Disclosure sensitizes directors to providing perks
Companies' top officers often get lavish perks, but disclosure
has sensitized directors lately.
By Aldo Svaldi
Denver Post
Friday, June 19, 2009
Liberty Media provides chief executive Greg Maffei and chairman
John Malone access to an apartment, a company car with driver
and catering services when they visit
New York City.
Money manager Janus Capital Group paid $181,670 in
personal-protection services for CEO Gary Black and his family
last year.
And restaurant chain Red Robin Gourmet Burgers continues to pick
up the tab to fly CEO Dennis Mullen between
Colorado and his family home in
Arizona, at a cost of nearly $250,000,
including taxes, in 2008.
Those are some of the more unusual perks
Colorado
companies provided to their executives last year, as disclosed
in proxy statements.
When public companies report on executive pay, they must include
the perquisites, or perks, provided to top managers under a
category called "other compensation."
Public disclosure has made directors more sensitive about the
perks they provide management and the justification behind them.

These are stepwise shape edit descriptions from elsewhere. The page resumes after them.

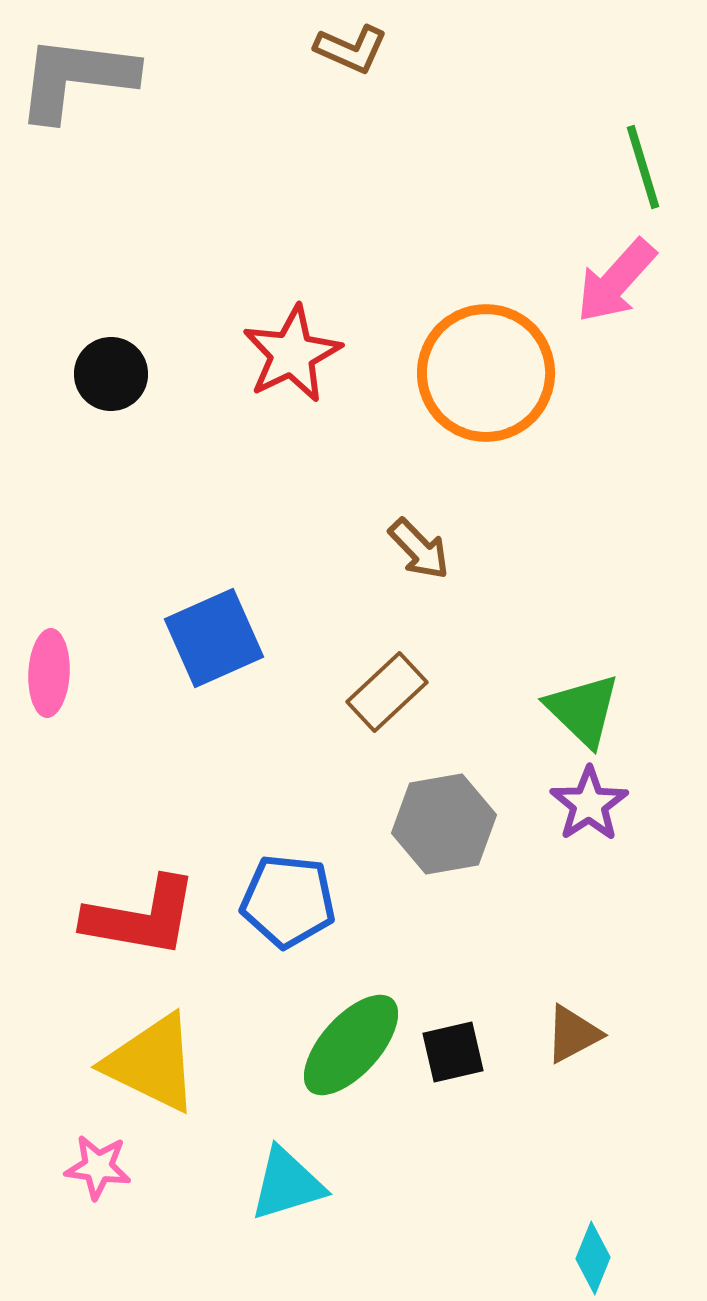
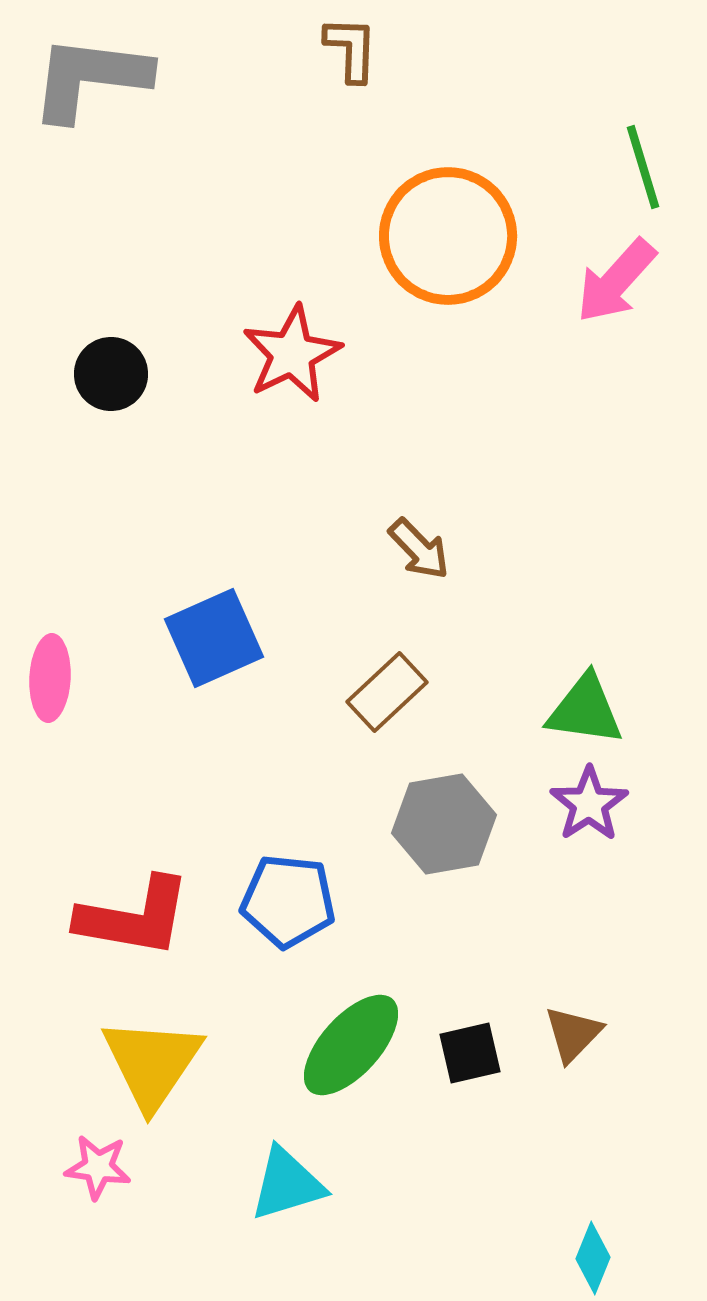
brown L-shape: rotated 112 degrees counterclockwise
gray L-shape: moved 14 px right
orange circle: moved 38 px left, 137 px up
pink ellipse: moved 1 px right, 5 px down
green triangle: moved 2 px right; rotated 36 degrees counterclockwise
red L-shape: moved 7 px left
brown triangle: rotated 18 degrees counterclockwise
black square: moved 17 px right, 1 px down
yellow triangle: rotated 38 degrees clockwise
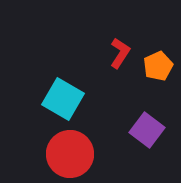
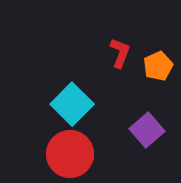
red L-shape: rotated 12 degrees counterclockwise
cyan square: moved 9 px right, 5 px down; rotated 15 degrees clockwise
purple square: rotated 12 degrees clockwise
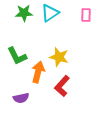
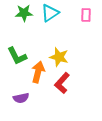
red L-shape: moved 3 px up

"Companies should provide those perquisites that are important
for the organization and make sense," said Myrna Hellerman, a
senior vice president with Sibson Consulting in
Chicago.
Many also need to do a better job of explaining in detail any
unusual items, she advised.
Covering a physical exam, something Ball Corp. does, appears
justifiable, as do financial-planning services that Berry
Petroleum, Western Union,
Liberty Media and others do, she said.
In the case of the bodyguards, a perk usually reserved for
danger zones such as
Colombia,
the Janus board of directors covered the cost but without
explaining why in the proxy.
"It was a specific and unusual threat that affected a handful of
CEOs and their families at asset-management firms," said Shelley
Peterson, Janus spokeswoman.
Black hasn't requested those services in the past and doesn't
plan to use them in the future.
Liberty Media explains in its proxy that it owns a New York apartment for business but that
executives use it from "time to time" for personal purposes.
Some perks represent holdovers from the past that are becoming
harder to justify, especially in tough economic times.

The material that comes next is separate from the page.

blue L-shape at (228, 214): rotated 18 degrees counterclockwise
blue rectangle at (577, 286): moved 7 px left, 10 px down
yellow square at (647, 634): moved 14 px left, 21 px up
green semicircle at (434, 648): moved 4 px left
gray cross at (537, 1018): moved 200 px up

Companies used to cover country-club or golf memberships because
they helped executives mix socially and conduct business.
In the Internet age, that is becoming less important.
Homebuilder MDC Holdings gave CEO Larry Mizel $7,800 toward club
dues, while chief operating officer David Mandarich received
$6,250. Those perks have been eliminated.
Car allowances are another fading perk, but not at every
company. Most Red Robin executives received a car
allowance of $10,200 each. Two executives at Liberty
Global get $26,599 each in auto allowances.
Another questionable perk is the personal use of corporate
aircraft. Notable frequent fliers include Qwest CEO Ed
Mueller, who claimed $493,781 of personal air time, and Liberty
Global CEO Michael Fries, who used $122,055.